Where you go with those points I'm not sure.
Theophylact says
You took Chem 20 with Fieser? So did I. A charming windbag, well past the age when he should have been introducing students to modern organic chemistry.
NCGatSmFcts says
Are you sure Yoo didn't already have the tenure before he did the really outrageous writing? I seem to recall he did. Because I don't see him getting it at Cal afterward.
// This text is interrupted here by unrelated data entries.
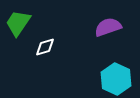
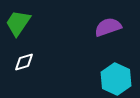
white diamond: moved 21 px left, 15 px down
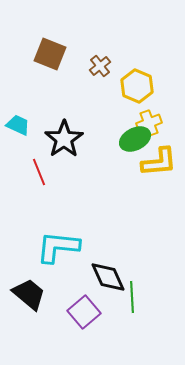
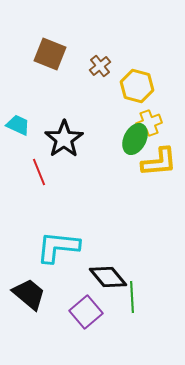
yellow hexagon: rotated 8 degrees counterclockwise
green ellipse: rotated 36 degrees counterclockwise
black diamond: rotated 15 degrees counterclockwise
purple square: moved 2 px right
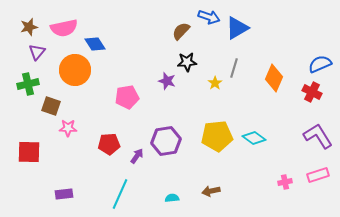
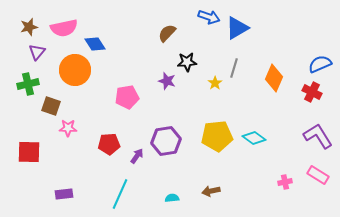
brown semicircle: moved 14 px left, 2 px down
pink rectangle: rotated 50 degrees clockwise
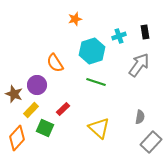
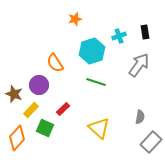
purple circle: moved 2 px right
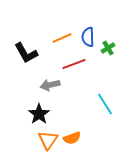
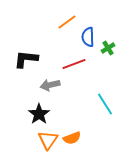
orange line: moved 5 px right, 16 px up; rotated 12 degrees counterclockwise
black L-shape: moved 6 px down; rotated 125 degrees clockwise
For me, I think it would be fine if the bar kicked him out … if he is even in one now? … but formally, it seems to me, any whackjob can be a professor. (I haven't read the memos yet. Maybe someday. The problem is, the law has a lot more wiggle room in it that people think.)
NCGatSmFcts says
Okay, I know I'm talking a lot today, sorry. But what I think we might profitably consider is our human tendency to not confront the evils committed by the prominent. This is a bad primate habit we've retained, and we should think about getting rid of it.
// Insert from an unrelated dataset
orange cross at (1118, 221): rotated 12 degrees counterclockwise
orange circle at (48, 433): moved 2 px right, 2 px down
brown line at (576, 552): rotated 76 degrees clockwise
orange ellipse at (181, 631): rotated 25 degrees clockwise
Cosby, if confronted and prosecuted years ago, could still have practiced his genius. Sure, he would have made less money, but maybe he'd have learned and grown, and who knows, been even funnier (there being a relation between humor and pain?) What was really gained by looking the other way? (And I haven't been following this closely … but when the number of accusers gets that high, there could be something to it. Not proof I know.)
name_taken says
I know that the charges against Cosby have not been proven beyond a reasonable doubt in a court of law. But, wow, the testimony of at least twenty-one women* does not constitute proof of any sort in your mind? Thankfully two men can now corroborate some of the stories.**
*with the potential to rise to thirty-three, see http://freethoughtblogs.com/butterfliesandwheels/….
** One appears here: http://www.nydailynews.com/entertainment/gossip/b…
The other appeared on Melissa Harris Perry's show this past weekend.
NCGatSmFcts says
Me again.
Just here to note … the kusc site informs me that the Met is broadcasting "Die Meistersinger von Nürnberg" at some point this … Saturday I think . It says 9 am, which I hope is PST, but if you really care, better doublecheck.
SamChevre says
One of my favorite doers of great good and great harm is Fritz Haber, whose synthesis of ammonia is probably responsible for saving more lives than any other single person's life work. He's also remembered as the father of chemical warfare.
MICHAEL_OHARE says
never mind chemical warfare, plain old explosives/artillery warfare. Most explosives are nitrates. Nobel felt guilty about dynamite but its uses have been almost completely peaceable.
JamesWimberley says
I didn't put Haber in my list because SFIK he was quite ordinary as a person. Distinguish Carrel, whose high-level lobbying for racist policies was not closely related to his research - the case is closer to Shockley, but far worse. In the end Vichy did not go as far as the hardline French anti-Semites wanted, and Laval refused to deport the French Jews. (The foreign ones were packed off to Auschwitz.) But Vichy's mass murder of the mentally handicapped by starvation was carried out, without pressure from Germany.